Baru beberapa langkah, terasa sesuatu yang berbeda. Sekelumit perasaan yang asing. Seperti kehilangan kendali. Kehilangan keseimbangan. Kehilangan rasa nyaman. Ah, sungguh memuakkan.

Pelan-pelan, saya memuntahkan sekian kata maki. Saya tidak bisa menerima ini. Apa ini? Kenapa ini terjadi kepada saya? Kenapa harus sampai begini? Mana yang namanya keadilan? Kosong omong!

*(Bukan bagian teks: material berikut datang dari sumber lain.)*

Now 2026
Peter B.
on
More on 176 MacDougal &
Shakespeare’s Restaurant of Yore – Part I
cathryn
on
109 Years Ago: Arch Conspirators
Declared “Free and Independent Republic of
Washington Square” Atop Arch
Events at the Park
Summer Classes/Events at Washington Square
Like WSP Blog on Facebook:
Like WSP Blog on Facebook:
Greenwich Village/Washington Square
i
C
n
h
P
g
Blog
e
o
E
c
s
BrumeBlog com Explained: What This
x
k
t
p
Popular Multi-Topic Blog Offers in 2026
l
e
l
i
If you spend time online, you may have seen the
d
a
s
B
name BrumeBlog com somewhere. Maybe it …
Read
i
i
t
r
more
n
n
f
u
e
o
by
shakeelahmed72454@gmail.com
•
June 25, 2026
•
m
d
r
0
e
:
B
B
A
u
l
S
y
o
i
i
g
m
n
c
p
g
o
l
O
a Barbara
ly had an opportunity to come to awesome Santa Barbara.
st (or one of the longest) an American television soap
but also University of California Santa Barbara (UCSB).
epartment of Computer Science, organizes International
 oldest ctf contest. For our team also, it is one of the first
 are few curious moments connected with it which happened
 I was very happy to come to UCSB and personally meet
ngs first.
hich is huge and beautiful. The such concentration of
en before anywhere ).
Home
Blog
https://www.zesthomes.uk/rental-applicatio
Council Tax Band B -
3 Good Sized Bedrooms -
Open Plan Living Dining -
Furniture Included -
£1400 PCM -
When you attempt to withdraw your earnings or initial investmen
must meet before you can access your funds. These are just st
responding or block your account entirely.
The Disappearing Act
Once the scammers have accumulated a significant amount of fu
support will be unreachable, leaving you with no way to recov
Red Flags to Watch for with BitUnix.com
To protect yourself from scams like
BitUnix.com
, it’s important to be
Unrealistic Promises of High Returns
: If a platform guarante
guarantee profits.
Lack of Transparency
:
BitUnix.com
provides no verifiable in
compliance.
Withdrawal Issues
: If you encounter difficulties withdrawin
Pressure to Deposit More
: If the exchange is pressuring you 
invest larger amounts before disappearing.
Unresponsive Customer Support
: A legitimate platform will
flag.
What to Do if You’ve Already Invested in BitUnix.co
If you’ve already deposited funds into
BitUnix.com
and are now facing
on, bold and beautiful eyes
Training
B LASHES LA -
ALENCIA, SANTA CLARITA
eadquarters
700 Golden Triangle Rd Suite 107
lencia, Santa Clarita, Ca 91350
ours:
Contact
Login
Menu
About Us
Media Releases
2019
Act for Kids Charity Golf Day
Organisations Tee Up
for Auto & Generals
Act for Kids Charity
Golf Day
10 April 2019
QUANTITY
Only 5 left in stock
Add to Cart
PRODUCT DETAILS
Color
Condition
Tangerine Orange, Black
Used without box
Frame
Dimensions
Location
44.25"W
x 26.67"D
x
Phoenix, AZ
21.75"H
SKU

Hujatan-hujatan itu makin lantang terdengar berkoar dalam batin. Serasa mendobrak-dobrak ingin berteriak. Sekeras-keras mungkin. Tapi sayang, tak satu pun ada yang mendengar. Tak ada harapan yang datang. Tak seorang pun berlari kemari untuk membungkam. Sebab semua hanya dalam batin.

Dan saya mulai takut. Takut ini, takut itu. Kehilangan menyulap semuanya menjadi terlihat mengerikan. Mendadak, rekam masa lalu menampak di sekujur benak. Tidak ada lagi makian. Persetan dengan keadilan. Kini, hanya kata ‘andai’ yang ngiang terdengar.

Andai saja dulu kami bisa lebih… Andai saja kemarin saya tidak…. Andai saja semua ini hanyalah… Ah!



Saya kembali berjalan. Memasuki sebuah keramaian. Wajah yang terpampang tanpa saya kenal, atmosfir yang sebelumnya belum pernah saya jamah dan rutinitas yang sama sekali baru, menjadi pernak-pernik hari ini.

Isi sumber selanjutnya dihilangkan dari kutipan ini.